The Greens believe innovations in science and technology are essential to address climate change. Also, “significant public investment” in science and technology education is integral to creating a more innovative nation.
3 per cent of GDP allocated to research and funding.
Greater public investment in science and technology education.
Policy and support which fosters greater commercialisation of Australian innovations.
Cooperation between science research, education, innovation and business.
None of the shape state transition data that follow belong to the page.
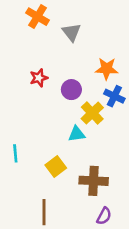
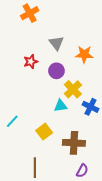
orange cross: (38, 17) -> (30, 13), turned 30
gray triangle: (71, 32) -> (56, 43), moved
blue cross: (114, 96) -> (90, 107), moved
cyan line: (15, 153) -> (12, 121), turned 48

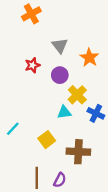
orange star: (84, 54) -> (89, 58), turned 30
purple semicircle: (82, 171) -> (60, 180), moved

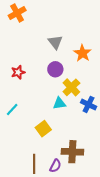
orange cross: (31, 14) -> (17, 13), moved
red star: (32, 65) -> (18, 72), moved
cyan line: (13, 129) -> (12, 110), moved
brown cross: (78, 152) -> (72, 152), moved

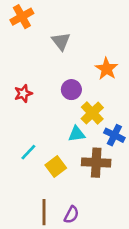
gray triangle: (55, 42) -> (61, 41), moved
cyan line: (12, 110) -> (28, 152), moved
brown cross: (72, 152) -> (96, 163), moved

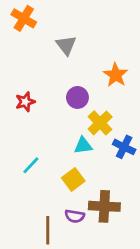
orange cross: (22, 17) -> (24, 18), turned -30
brown cross: (96, 163) -> (104, 206), moved
yellow square: (56, 166) -> (73, 179), moved
purple semicircle: (71, 215) -> (75, 216), moved, turned 72

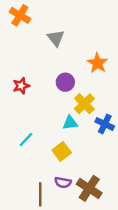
brown cross: (104, 206) -> (89, 188), moved, turned 30

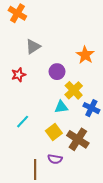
gray triangle: (56, 38) -> (33, 47), moved, turned 35
brown cross: (89, 188) -> (78, 139), moved

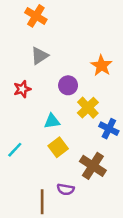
orange cross: (17, 13) -> (36, 16), moved
cyan triangle: (61, 107) -> (52, 121), moved
cyan line: (23, 122) -> (15, 150), moved
yellow square: (54, 132) -> (58, 147), moved

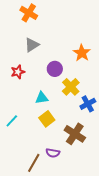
blue cross: (109, 129) -> (88, 104), turned 35
brown line: (42, 202) -> (34, 163), turned 30

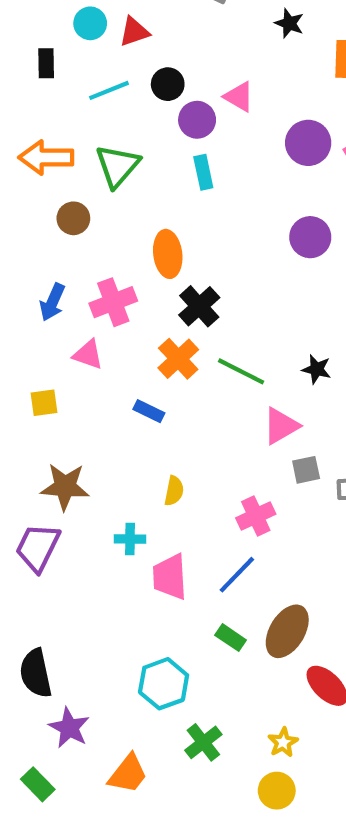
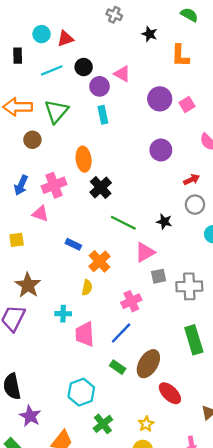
orange cross: (178, 359) -> (99, 261), moved
brown star: (65, 487) -> (28, 285), turned 30

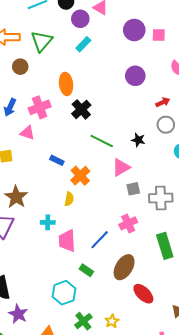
pink square: (187, 105) -> (159, 35), turned 32
cyan rectangle: (103, 115) -> (83, 44), turned 56
pink cross: (131, 301) -> (128, 223), moved
green rectangle: (118, 367) -> (86, 270), moved
yellow star: (146, 424) -> (112, 321), moved

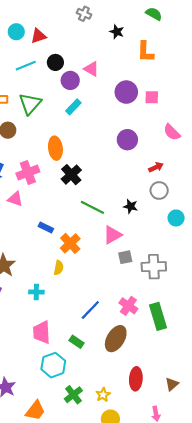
pink cross: (128, 223) -> (128, 306), moved, turned -30
pink trapezoid: (67, 241) -> (42, 332), moved
red ellipse: (143, 294) -> (136, 379), moved, turned 50

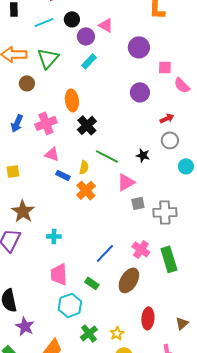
pink square: (152, 97) -> (165, 67), moved
pink triangle: (15, 199) -> (52, 154), moved
yellow semicircle: (59, 268) -> (84, 167), moved

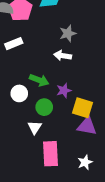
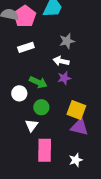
white rectangle: (14, 44) -> (26, 47), moved
purple star: (64, 90) -> (64, 78), moved

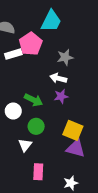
pink pentagon: (25, 16) -> (31, 44), moved
white rectangle: (26, 47) -> (13, 54), moved
pink rectangle: (45, 150) -> (38, 172), size x0.7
To ensure that research and innovation improves to 3 per cent of Gross Domestic Product (GDP) by 2020, the Greens have previously pushed for a boost in funding for research councils and a move funding from a triennial deal to a five year one. They wanted to reverse the funding cuts made by the previous Labor Government in 2013. These remain important objectives for them, having not been achieved under the Coalition Government.
The Greens believe the CSIRO is integral to environmental research and has historically been a hub of Australian innovation. With more funding to the CSIRO, The Greens believe that Australia would become more of a leader in changing the environment.
The commitment to allocate 3 per cent of GDP for research and development target was among the Greens 2013 election policies, which also included reversing cuts to scientific research councils and programs and attracting overseas “research talents” to Australia. These remain priorities and The Greens’ science and technology statement says, “Innovations in science and technology are essential if we are to meet the challenges of addressing climate change and the transition to a sustainable society.” With more funding in the research and development sector, The Greens believe Australia will “move away from the industries of the past” and create more jobs.
The Greens also want to facilitate cooperation between public research organisations, such as the CSIRO, universities and medical research institutes to promote innovation. They plan to have greater public funding for technology and science education in Australian schools to ensure the country is well-equipped to be innovative and keep up with future challenges.